ZDNet’s Mary Jo Foley reported that October 26 might be the date Microsoft has scheduled for a fall refresh of some of its more popular devices, including newer faster, processors. That suggests Microsoft may upgrade a device like the Surface Pro 4 with a Kaby Lake chip, though Foley also reports that a more formal launch of a Surface Book 2 and possibly a Surface Pro 5 will wait until next spring.
In the meantime, Microsoft still appears to be preparing to launch a possible trio of standalone PCs—possibly from 21 inches to 27 inches, according to a Windows Central report. Though Microsoft has already entered the PC category with the Surface line of tablets and the Surface Book, this would be Microsoft’s first entry into the desktop class of devices. (This isn’t the first time a Surface AIO has been pegged for an October launch, either.)

A larger version of Intel’s AIO design shows th device used in tabletop mode, just like Microsoft’s original Surface concept.
Unlike the Surface tablet, which popularized the concept of Windows slates, desktop all-in-ones are a fairy mature concept. However, analyst group IDC last December identified them as one of a category of PC devices, along with Windows tablets and ultraslim notebooks (also known as ultrabooks), that would continue to grow in the face of a declining PC market.
Why this matters: Unquestionably, Microsoft’s Surface tablets have been a hit. Windows phones? A miss. The Surface Book has fallen somewhere in between. Is the PC market crying out for a Windows desktop in a world seemingly ruled by a ”cloud first, mobile first” focus? Remember that Microsoft’s device ambitions are to break trail on new, category-defining market segments that its hardware partners can follow up upon.

The Suface Remix Cover never shipped, and Microsoft abandoned most of its other Surface peripherals at about the same time.
A new kind of desktop
It’s hard to see how Microsoft might accomplish this with a desktop. Sure, it might be aiming toward the concept of a modular PC, as Foley points out.
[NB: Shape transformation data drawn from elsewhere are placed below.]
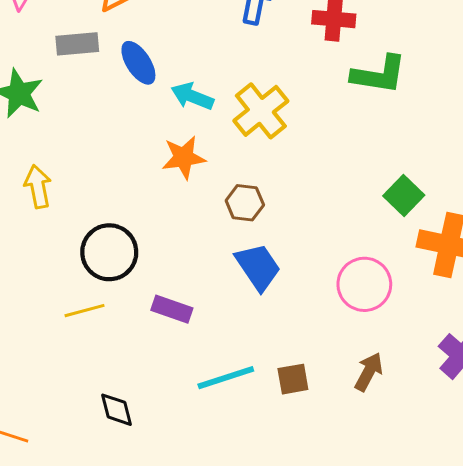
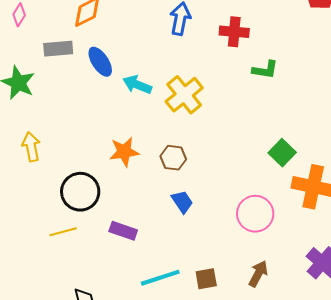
green L-shape: (379, 74) -> (265, 70), size x0.7
orange star: (184, 158) -> (124, 152), moved
blue trapezoid: (258, 267) -> (182, 202), size x0.7

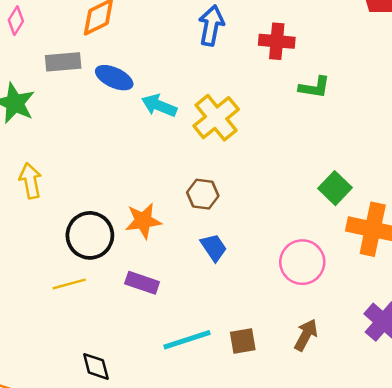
blue ellipse: (100, 62) -> (114, 78), turned -32
orange star: (124, 152) -> (143, 221), moved

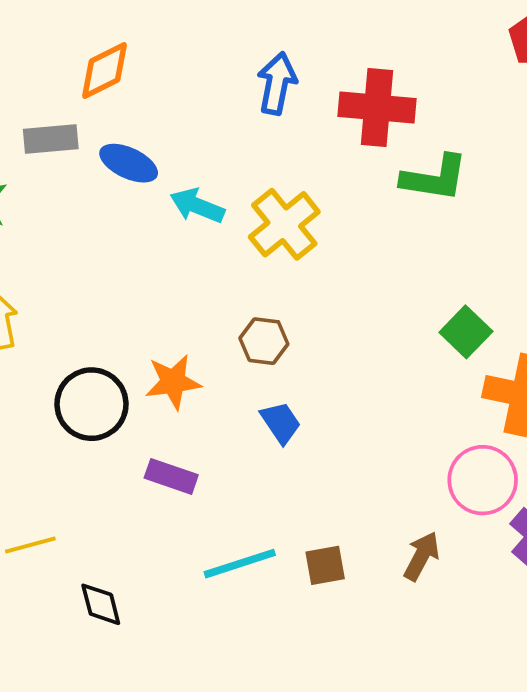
red cross: (277, 41) -> (377, 108), size x1.4
green L-shape: (314, 87) -> (434, 178), size x1.4
pink circle: (302, 262) -> (483, 480), moved
yellow line: (69, 284) -> (30, 545), moved

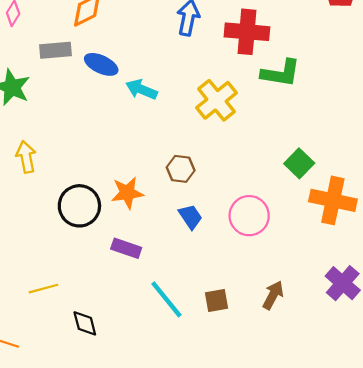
yellow cross: (284, 224) -> (217, 100), moved
pink circle: (483, 480) -> (249, 216), moved
cyan line: (240, 564) -> (166, 299), turned 69

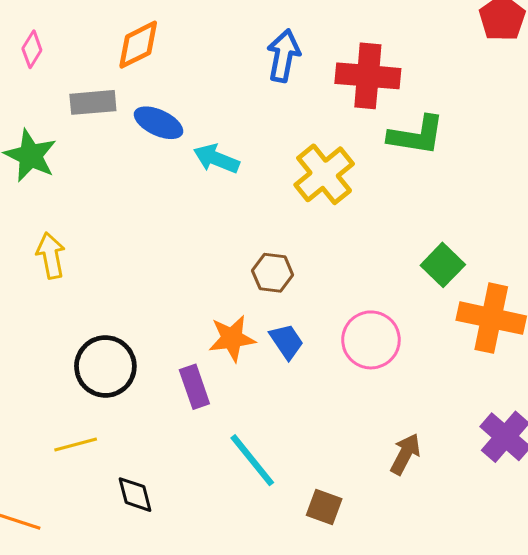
orange star: (127, 193) -> (232, 338), moved
black circle: (79, 206) -> (105, 366), moved
purple rectangle: (126, 248) -> (194, 387), turned 52
brown square: (217, 301) -> (324, 507), moved, turned 30

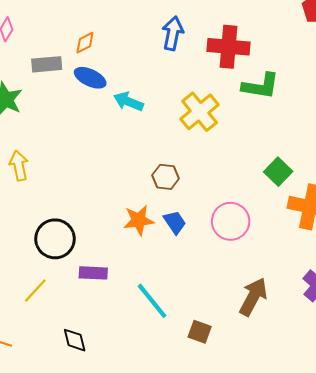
orange diamond: (138, 45) -> (85, 43), moved, size x0.7
purple rectangle: (194, 387) -> (93, 273), moved, turned -68
yellow line: (76, 445) -> (35, 291), turned -32
brown arrow: (405, 454) -> (253, 297), size x1.4
black diamond: (135, 495) -> (75, 340), moved

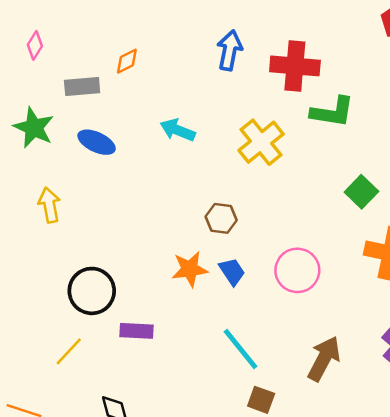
blue ellipse: (90, 78) -> (97, 142), moved
green square: (278, 172) -> (361, 192), moved
cyan line: (152, 301) -> (240, 349), moved

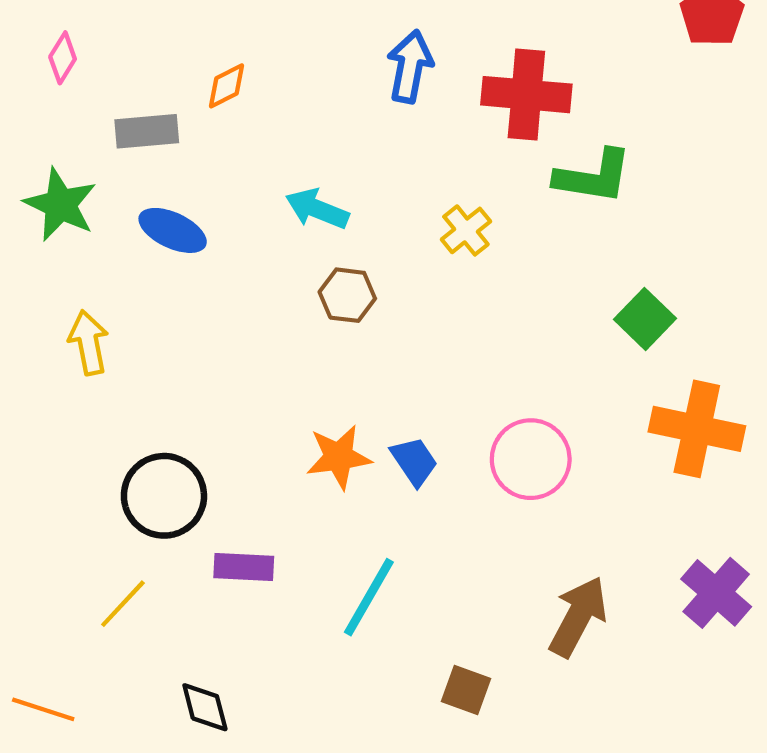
yellow cross: (261, 142) -> (466, 230), size x0.6
brown hexagon: (221, 218) -> (347, 295), moved
cyan line: (240, 349) -> (369, 597), moved, turned 69

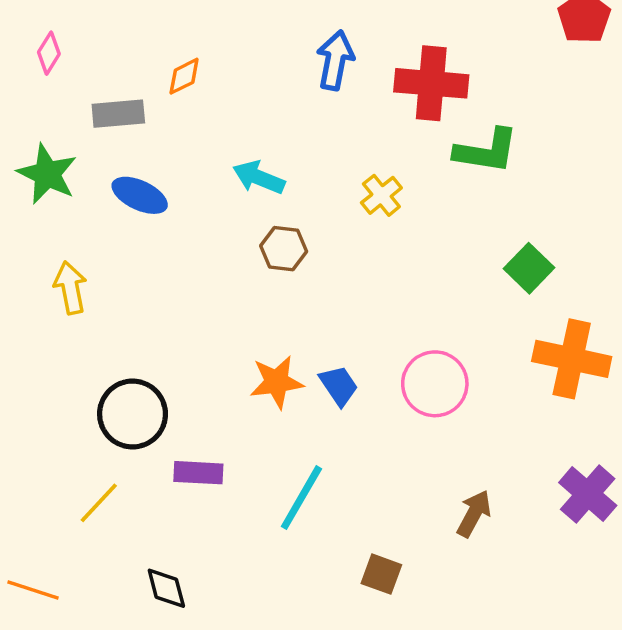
brown arrow: (578, 617) -> (474, 514), size x0.7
But Microsoft has punted on modularity before: recall the Surface Music Cover (aka the Remix Cover), a customized interface device that turned the original Surface into a DJ console. It never shipped. I’d be intrigued by a monitor into which a Windows phone could be slipped, but the lack of Windows phones, plus the complexity of accounting for phones of varying shapes and sizes, would likely leave this idea dead in the water, too.
Sounds like we’ll find out in about two months.